### Task item:
Your reply should contain only the line with "wählten 65% d" and the lines after it through the end of the data, each written out exactly.
** Task inputs follows **
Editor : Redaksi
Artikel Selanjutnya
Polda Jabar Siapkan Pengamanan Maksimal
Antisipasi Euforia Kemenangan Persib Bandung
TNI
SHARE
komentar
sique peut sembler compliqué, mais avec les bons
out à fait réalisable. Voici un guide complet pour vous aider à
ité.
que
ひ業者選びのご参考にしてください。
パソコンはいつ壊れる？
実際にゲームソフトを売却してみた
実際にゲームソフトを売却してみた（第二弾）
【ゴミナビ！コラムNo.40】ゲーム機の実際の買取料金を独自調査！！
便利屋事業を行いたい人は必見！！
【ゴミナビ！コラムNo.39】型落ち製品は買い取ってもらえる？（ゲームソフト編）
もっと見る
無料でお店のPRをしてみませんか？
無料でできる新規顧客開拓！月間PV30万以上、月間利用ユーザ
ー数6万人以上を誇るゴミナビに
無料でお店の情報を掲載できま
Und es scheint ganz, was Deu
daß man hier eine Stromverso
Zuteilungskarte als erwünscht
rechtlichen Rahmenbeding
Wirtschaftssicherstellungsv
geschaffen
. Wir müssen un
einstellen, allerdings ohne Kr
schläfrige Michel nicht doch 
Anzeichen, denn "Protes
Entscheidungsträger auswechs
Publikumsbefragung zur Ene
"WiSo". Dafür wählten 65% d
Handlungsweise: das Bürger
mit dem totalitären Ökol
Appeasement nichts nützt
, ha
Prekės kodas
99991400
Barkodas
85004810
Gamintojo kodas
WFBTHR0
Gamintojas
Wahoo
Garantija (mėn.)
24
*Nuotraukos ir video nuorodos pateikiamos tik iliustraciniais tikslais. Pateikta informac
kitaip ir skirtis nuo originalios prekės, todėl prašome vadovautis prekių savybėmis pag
** End of Task inputs **
### Exercise answer:
"WiSo". Dafür wählten 65% d
Handlungsweise: das Bürger
mit dem totalitären Ökol
Appeasement nichts nützt
, ha
Prekės kodas
99991400
Barkodas
85004810
Gamintojo kodas
WFBTHR0
Gamintojas
Wahoo
Garantija (mėn.)
24
*Nuotraukos ir video nuorodos pateikiamos tik iliustraciniais tikslais. Pateikta informac
kitaip ir skirtis nuo originalios prekės, todėl prašome vadovautis prekių savybėmis pag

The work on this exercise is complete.